To compare two (or more) documents, each file is assigned a unique identifier based on its content. This identifier is called a “hash” value probably because it looks like an indecipherable mess of letters and numbers. The hash value is generated from a precise mathematical equation, so only two completely identical files will have the same hash value. If a comma or space is added to one document, the hash value of that file will be completely different. (For more information on hash values, see the e-Discovery Team blog.

E-discovery vendors apply this technology when they process electronically stored information in preparation for review. This process can be invaluable in culling down a large document collection, and obviously saves time on the actual review.

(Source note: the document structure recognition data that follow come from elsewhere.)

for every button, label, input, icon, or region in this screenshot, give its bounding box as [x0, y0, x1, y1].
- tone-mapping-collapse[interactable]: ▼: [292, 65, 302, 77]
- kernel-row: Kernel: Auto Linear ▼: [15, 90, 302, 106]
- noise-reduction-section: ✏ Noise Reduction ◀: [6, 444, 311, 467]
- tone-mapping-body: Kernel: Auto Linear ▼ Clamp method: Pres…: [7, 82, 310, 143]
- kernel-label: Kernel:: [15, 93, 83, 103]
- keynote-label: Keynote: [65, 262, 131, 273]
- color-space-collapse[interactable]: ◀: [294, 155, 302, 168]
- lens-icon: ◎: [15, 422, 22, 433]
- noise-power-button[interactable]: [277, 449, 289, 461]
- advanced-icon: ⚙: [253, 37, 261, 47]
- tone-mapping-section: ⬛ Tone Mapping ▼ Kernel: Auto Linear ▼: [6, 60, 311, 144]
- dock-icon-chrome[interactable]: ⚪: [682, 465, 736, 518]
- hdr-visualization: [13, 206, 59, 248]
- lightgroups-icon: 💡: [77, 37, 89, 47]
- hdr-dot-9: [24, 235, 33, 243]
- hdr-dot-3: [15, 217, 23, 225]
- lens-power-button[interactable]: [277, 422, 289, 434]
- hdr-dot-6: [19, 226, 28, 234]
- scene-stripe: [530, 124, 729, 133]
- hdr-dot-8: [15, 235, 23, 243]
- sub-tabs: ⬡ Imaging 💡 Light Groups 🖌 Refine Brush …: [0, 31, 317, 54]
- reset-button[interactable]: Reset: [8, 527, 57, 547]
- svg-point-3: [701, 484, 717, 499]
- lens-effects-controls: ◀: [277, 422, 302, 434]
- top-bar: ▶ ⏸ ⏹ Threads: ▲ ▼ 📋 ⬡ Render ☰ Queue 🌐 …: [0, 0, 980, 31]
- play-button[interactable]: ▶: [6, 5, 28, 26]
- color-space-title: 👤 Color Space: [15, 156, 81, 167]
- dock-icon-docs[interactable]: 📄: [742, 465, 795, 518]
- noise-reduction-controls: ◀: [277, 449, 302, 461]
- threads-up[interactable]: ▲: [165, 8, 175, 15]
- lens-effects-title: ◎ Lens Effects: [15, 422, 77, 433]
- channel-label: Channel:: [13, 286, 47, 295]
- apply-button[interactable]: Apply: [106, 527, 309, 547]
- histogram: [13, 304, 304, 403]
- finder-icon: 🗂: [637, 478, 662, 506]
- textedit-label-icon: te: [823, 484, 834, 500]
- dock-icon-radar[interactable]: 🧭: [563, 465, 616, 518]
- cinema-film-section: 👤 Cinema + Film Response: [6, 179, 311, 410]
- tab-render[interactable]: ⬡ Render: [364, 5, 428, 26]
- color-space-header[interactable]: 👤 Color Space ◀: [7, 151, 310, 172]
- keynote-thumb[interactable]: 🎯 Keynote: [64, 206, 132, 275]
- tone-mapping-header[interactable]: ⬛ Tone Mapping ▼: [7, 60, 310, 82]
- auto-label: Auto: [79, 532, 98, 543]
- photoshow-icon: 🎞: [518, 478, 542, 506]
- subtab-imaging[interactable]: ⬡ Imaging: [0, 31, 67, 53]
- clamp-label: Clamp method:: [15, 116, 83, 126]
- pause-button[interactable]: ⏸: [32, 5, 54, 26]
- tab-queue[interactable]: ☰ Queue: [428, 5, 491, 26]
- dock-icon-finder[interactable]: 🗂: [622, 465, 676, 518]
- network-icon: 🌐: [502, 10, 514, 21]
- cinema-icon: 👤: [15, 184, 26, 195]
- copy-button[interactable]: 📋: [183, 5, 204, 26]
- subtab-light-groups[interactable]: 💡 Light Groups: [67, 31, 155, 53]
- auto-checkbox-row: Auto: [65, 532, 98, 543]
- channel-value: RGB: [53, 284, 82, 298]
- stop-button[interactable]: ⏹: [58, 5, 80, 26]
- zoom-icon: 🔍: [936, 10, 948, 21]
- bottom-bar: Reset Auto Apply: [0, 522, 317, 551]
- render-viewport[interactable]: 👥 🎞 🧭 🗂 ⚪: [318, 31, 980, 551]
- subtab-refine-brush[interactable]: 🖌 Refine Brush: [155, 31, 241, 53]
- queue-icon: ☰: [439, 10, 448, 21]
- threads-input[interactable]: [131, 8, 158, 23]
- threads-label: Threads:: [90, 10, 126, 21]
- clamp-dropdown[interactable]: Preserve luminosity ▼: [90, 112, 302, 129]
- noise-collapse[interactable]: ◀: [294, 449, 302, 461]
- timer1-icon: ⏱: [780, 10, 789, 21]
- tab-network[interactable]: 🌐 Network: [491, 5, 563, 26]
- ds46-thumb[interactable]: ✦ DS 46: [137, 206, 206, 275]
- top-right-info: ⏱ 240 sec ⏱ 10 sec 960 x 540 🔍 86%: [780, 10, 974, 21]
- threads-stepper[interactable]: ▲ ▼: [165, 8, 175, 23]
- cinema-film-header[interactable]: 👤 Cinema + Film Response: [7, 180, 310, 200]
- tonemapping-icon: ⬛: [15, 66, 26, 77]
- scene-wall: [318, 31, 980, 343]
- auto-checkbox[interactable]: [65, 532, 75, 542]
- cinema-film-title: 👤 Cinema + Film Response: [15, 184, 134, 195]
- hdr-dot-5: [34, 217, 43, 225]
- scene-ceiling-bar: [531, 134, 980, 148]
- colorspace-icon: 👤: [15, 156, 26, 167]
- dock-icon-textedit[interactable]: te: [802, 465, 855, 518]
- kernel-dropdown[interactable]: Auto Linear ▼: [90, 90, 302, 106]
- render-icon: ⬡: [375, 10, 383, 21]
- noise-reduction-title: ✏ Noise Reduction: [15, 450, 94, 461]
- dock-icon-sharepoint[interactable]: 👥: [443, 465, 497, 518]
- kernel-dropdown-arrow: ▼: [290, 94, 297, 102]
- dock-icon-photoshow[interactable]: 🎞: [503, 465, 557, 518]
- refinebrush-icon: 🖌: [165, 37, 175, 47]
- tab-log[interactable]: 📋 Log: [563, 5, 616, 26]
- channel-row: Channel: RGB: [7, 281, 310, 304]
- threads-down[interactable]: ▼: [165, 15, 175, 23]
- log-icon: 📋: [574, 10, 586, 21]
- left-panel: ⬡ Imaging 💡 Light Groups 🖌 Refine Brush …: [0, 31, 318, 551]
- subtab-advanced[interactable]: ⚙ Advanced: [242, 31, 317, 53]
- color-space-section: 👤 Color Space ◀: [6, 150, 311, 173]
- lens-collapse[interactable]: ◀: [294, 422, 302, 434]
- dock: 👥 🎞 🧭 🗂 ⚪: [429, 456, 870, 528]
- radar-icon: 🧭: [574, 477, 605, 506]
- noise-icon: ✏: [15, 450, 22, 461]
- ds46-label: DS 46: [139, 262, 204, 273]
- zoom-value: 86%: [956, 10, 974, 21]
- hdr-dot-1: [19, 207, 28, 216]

The amount of data by which the de-duplication process shrinks the relevant universe of documents to can be surprising.

Duplicates on the Horizon

De-duplication is usually applied in two different scenarios. The first is “vertical” de-duplication, sometimes called “custodian de-duplication.” In this scenario, the de-duplication technique is only applied to a single custodian's data collection. This would catch two duplicate documents that existed on that person's computer hard drive, but it would not eliminate duplicates of that same document that existed on other people's computers.

Vertical de-duplication is commonly used with backup tapes. If an individual kept an e-mail or a document on their system for 6 months, and there were 6 monthly backup tapes, then de-duplication would eliminate 5 redundant copies of that e-mail or document.

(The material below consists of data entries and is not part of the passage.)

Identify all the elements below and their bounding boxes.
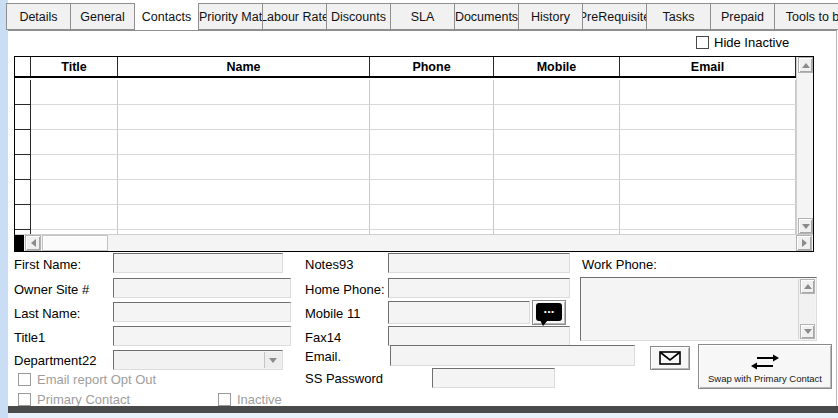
table-row[interactable] bbox=[15, 205, 796, 230]
tab-prepaid[interactable]: Prepaid bbox=[710, 3, 775, 30]
table-row[interactable] bbox=[15, 155, 796, 180]
home-phone-field[interactable] bbox=[388, 278, 570, 298]
fax-label: Fax14 bbox=[305, 330, 341, 345]
grid-header-row: Title Name Phone Mobile Email bbox=[15, 57, 796, 78]
arrow-down-icon bbox=[804, 329, 812, 334]
email-opt-out-label: Email report Opt Out bbox=[37, 372, 156, 387]
hide-inactive-control: Hide Inactive bbox=[696, 35, 789, 50]
contacts-grid: Title Name Phone Mobile Email bbox=[14, 56, 814, 252]
arrow-left-icon bbox=[31, 239, 36, 247]
table-row[interactable] bbox=[15, 80, 796, 105]
send-sms-button[interactable]: ... bbox=[532, 300, 566, 325]
grid-horizontal-scrollbar[interactable] bbox=[15, 234, 813, 251]
title-field[interactable] bbox=[113, 326, 291, 346]
scroll-left-button[interactable] bbox=[25, 235, 41, 251]
table-row[interactable] bbox=[15, 180, 796, 205]
primary-contact-checkbox[interactable] bbox=[18, 393, 31, 406]
tab-priority-matrix[interactable]: Priority Mat bbox=[198, 3, 263, 30]
tab-labour-rates[interactable]: Labour Rate bbox=[262, 3, 327, 30]
grid-vertical-scrollbar[interactable] bbox=[796, 57, 813, 234]
grid-header-email[interactable]: Email bbox=[620, 57, 796, 76]
inactive-checkbox[interactable] bbox=[218, 393, 231, 406]
arrow-right-icon bbox=[802, 239, 807, 247]
owner-site-field[interactable] bbox=[113, 278, 291, 298]
memo-scroll-up-button[interactable] bbox=[800, 279, 815, 294]
bottom-divider-bar bbox=[8, 406, 838, 413]
contacts-screen: Details General Contacts Priority Mat La… bbox=[0, 0, 838, 418]
scroll-right-button[interactable] bbox=[796, 235, 812, 251]
primary-contact-label: Primary Contact bbox=[37, 392, 130, 407]
memo-scrollbar[interactable] bbox=[798, 279, 815, 339]
tab-tools[interactable]: Tools to be bbox=[774, 3, 838, 30]
table-row[interactable] bbox=[15, 105, 796, 130]
tab-prerequisites[interactable]: PreRequisite bbox=[582, 3, 647, 30]
tab-history[interactable]: History bbox=[518, 3, 583, 30]
grid-header-mobile[interactable]: Mobile bbox=[494, 57, 620, 76]
table-row[interactable] bbox=[15, 130, 796, 155]
bottom-padding bbox=[8, 413, 838, 418]
email-opt-out-checkbox[interactable] bbox=[18, 373, 31, 386]
scroll-up-button[interactable] bbox=[798, 57, 813, 73]
send-email-button[interactable] bbox=[650, 346, 690, 370]
tab-sla[interactable]: SLA bbox=[390, 3, 455, 30]
contacts-panel: Hide Inactive Title Name Phone Mobile Em… bbox=[8, 30, 837, 406]
arrow-up-icon bbox=[804, 284, 812, 289]
first-name-field[interactable] bbox=[113, 253, 283, 273]
tab-documents[interactable]: Documents bbox=[454, 3, 519, 30]
work-phone-memo[interactable] bbox=[580, 277, 817, 341]
home-phone-label: Home Phone: bbox=[305, 282, 385, 297]
memo-scroll-down-button[interactable] bbox=[800, 324, 815, 339]
tab-general[interactable]: General bbox=[70, 3, 135, 30]
scrollbar-corner-block bbox=[15, 235, 24, 252]
email-field[interactable] bbox=[390, 345, 635, 366]
inactive-label: Inactive bbox=[237, 392, 282, 407]
notes-label: Notes93 bbox=[305, 257, 353, 272]
tab-details[interactable]: Details bbox=[6, 3, 71, 30]
sms-bubble-icon: ... bbox=[536, 303, 562, 321]
fax-field[interactable] bbox=[388, 326, 570, 346]
swap-arrows-icon bbox=[750, 354, 780, 371]
arrow-down-icon bbox=[802, 224, 810, 229]
mobile-field[interactable] bbox=[388, 301, 530, 324]
grid-body bbox=[15, 80, 796, 234]
hide-inactive-label: Hide Inactive bbox=[714, 35, 789, 50]
mobile-label: Mobile 11 bbox=[305, 306, 360, 321]
scroll-down-button[interactable] bbox=[798, 218, 813, 234]
tab-tasks[interactable]: Tasks bbox=[646, 3, 711, 30]
work-phone-label: Work Phone: bbox=[582, 257, 657, 272]
title-label: Title1 bbox=[14, 330, 45, 345]
arrow-up-icon bbox=[802, 63, 810, 68]
ss-password-field[interactable] bbox=[432, 368, 555, 388]
grid-header-name[interactable]: Name bbox=[118, 57, 370, 76]
grid-header-title[interactable]: Title bbox=[31, 57, 118, 76]
department-label: Department22 bbox=[14, 353, 96, 368]
chevron-down-icon bbox=[269, 358, 277, 363]
swap-button-label: Swap with Primary Contact bbox=[708, 373, 822, 384]
last-name-label: Last Name: bbox=[14, 306, 80, 321]
swap-primary-contact-button[interactable]: Swap with Primary Contact bbox=[698, 344, 832, 389]
grid-header-phone[interactable]: Phone bbox=[370, 57, 494, 76]
left-accent-strip bbox=[0, 0, 8, 418]
hide-inactive-checkbox[interactable] bbox=[696, 36, 709, 49]
envelope-icon bbox=[659, 351, 681, 365]
tab-contacts[interactable]: Contacts bbox=[134, 3, 199, 30]
email-label: Email. bbox=[305, 349, 341, 364]
notes-field[interactable] bbox=[388, 253, 570, 273]
last-name-field[interactable] bbox=[113, 302, 291, 322]
horizontal-scroll-thumb[interactable] bbox=[42, 235, 108, 251]
first-name-label: First Name: bbox=[14, 257, 81, 272]
grid-header-selector bbox=[15, 57, 31, 76]
combo-dropdown-button[interactable] bbox=[264, 352, 281, 368]
tab-discounts[interactable]: Discounts bbox=[326, 3, 391, 30]
ss-password-label: SS Password bbox=[305, 371, 383, 386]
department-select[interactable] bbox=[113, 350, 283, 370]
tab-bar: Details General Contacts Priority Mat La… bbox=[6, 3, 838, 30]
owner-site-label: Owner Site # bbox=[14, 282, 89, 297]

The other scenario is called “horizontal” de-duplication which is applied across all the custodians or data sets involved in a matter. Horizontal de-duplication would catch all 5 copies of the e-mailed memo in our example above from each person's e-mail collection. The trick here is to ensure that your e-discovery processor keeps track of the source of each copy in case that information becomes necessary.

Exact Duplicates vs. Near-Duplicates

If those were the only factors that had to be covered in de-duplication, the e-discovery issue would be easy. In the real world, however, the same Microsoft Word document could exist as a PDF file as well. These two files may be exactly alike except one file ends in .doc and the other one ends in .pdf. Because of that, the hash values would be completely different, and both of these files would be included in the review database.

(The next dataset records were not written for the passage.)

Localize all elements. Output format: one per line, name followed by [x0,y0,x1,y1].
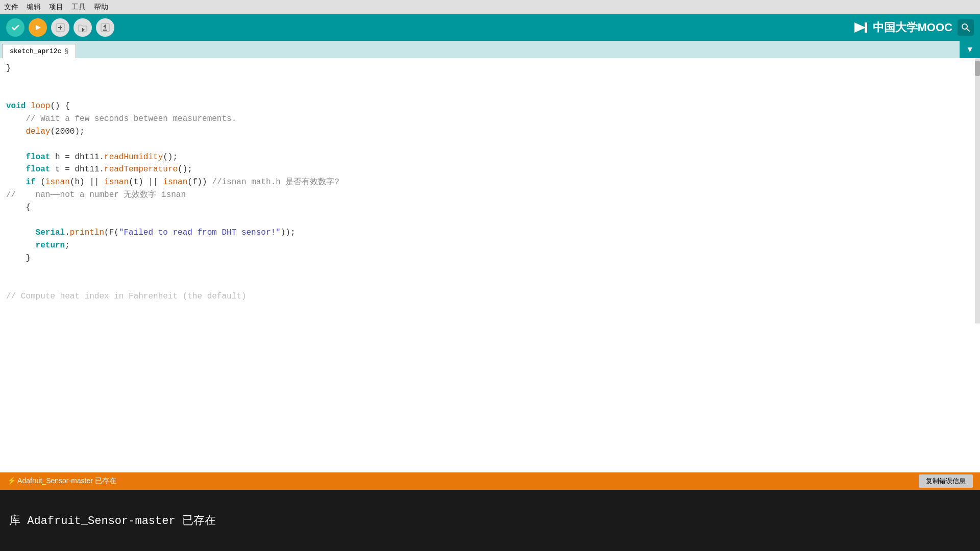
status-message: ⚡ Adafruit_Sensor-master 已存在 [7,477,116,486]
code-editor[interactable]: } void loop() { // Wait a few seconds be… [0,58,980,472]
code-line: { [6,202,974,214]
code-line [6,88,974,101]
code-line: float h = dht11.readHumidity(); [6,151,974,164]
code-line [6,214,974,227]
menu-project[interactable]: 项目 [49,3,63,12]
svg-rect-10 [865,22,867,33]
code-line: return; [6,239,974,252]
mooc-logo: 中国大学MOOC [851,18,952,37]
verify-button[interactable] [6,18,24,37]
console-area: 库 Adafruit_Sensor-master 已存在 [0,490,980,551]
code-line: delay(2000); [6,126,974,138]
mooc-logo-icon [851,18,870,37]
search-icon [961,23,970,32]
tab-sketch[interactable]: sketch_apr12c § [2,44,76,58]
code-line [6,265,974,278]
code-line: } [6,252,974,265]
code-partial-line: // Compute heat index in Fahrenheit (the… [0,290,980,301]
console-text: 库 Adafruit_Sensor-master 已存在 [9,513,216,528]
toolbar-right: 中国大学MOOC [851,18,974,37]
tabbar: sketch_apr12c § ▼ [0,41,980,58]
copy-error-button[interactable]: 复制错误信息 [919,474,973,488]
statusbar: ⚡ Adafruit_Sensor-master 已存在 复制错误信息 [0,472,980,490]
toolbar: 中国大学MOOC [0,14,980,41]
code-line: if (isnan(h) || isnan(t) || isnan(f)) //… [6,176,974,189]
menu-file[interactable]: 文件 [4,3,18,12]
scroll-thumb[interactable] [975,61,980,76]
code-line [6,138,974,151]
code-line: float t = dht11.readTemperature(); [6,163,974,176]
tab-dirty-indicator: § [64,47,68,55]
code-line: // Wait a few seconds between measuremen… [6,113,974,126]
tab-label: sketch_apr12c [10,47,61,55]
code-line: // nan——not a number 无效数字 isnan [6,189,974,202]
svg-line-12 [967,29,969,31]
code-content: } void loop() { // Wait a few seconds be… [0,58,980,290]
save-button[interactable] [96,18,114,37]
code-line [6,278,974,290]
code-line: } [6,62,974,75]
menubar: 文件 编辑 项目 工具 帮助 [0,0,980,14]
mooc-text: 中国大学MOOC [873,20,952,35]
menu-edit[interactable]: 编辑 [27,3,41,12]
open-file-button[interactable] [74,18,92,37]
search-button[interactable] [958,19,974,36]
code-line [6,75,974,88]
menu-help[interactable]: 帮助 [94,3,108,12]
code-line: void loop() { [6,100,974,113]
tab-dropdown-button[interactable]: ▼ [960,41,980,58]
tab-bar-right: ▼ [76,41,980,58]
new-file-button[interactable] [51,18,69,37]
code-line: Serial.println(F("Failed to read from DH… [6,227,974,239]
upload-button[interactable] [29,18,47,37]
menu-tools[interactable]: 工具 [71,3,86,12]
scrollbar[interactable] [975,58,980,323]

One way to solve this issue would be to only create the hash value based on certain characteristics of the files. Instead of establishing the hash value based on the content of the document, you could create the hash value from just the title of the document, or other specific properties of the files. This could be helpful, but a little peculiar unless you really know your document collection and understand how de-duplication will cull it down.

If the idea of de-duplication is leaving you a bit duped, perhaps you'll be a little more comfortable with the idea of “near-duplicates.” A company called Equivio has popularized the phrase “near-duplicates” based on their technology that identifies documents that are mostly similar to each other. Examples of near-duplicates include various drafts of the same Word document or an e-mail forward that contains the entire original message. Neither of these examples are exact duplicates, but the files are so extremely similar that a reviewer may only need to see the final version of the document to determine if the entire group of near-duplicates is relevant.

De-duplication techniques and technology are not perfect, but they go a long way in effectively culling down a large document collection in preparation for review. Many of the important decisions regarding how documents should be de-duplicated depend greatly on the knowledge about the documents and how they have been collected. If you are familiar with the schedule of your company's backup tapes, for example, that can help you decide if vertical or horizontal de-duplication will be the best method for a matter.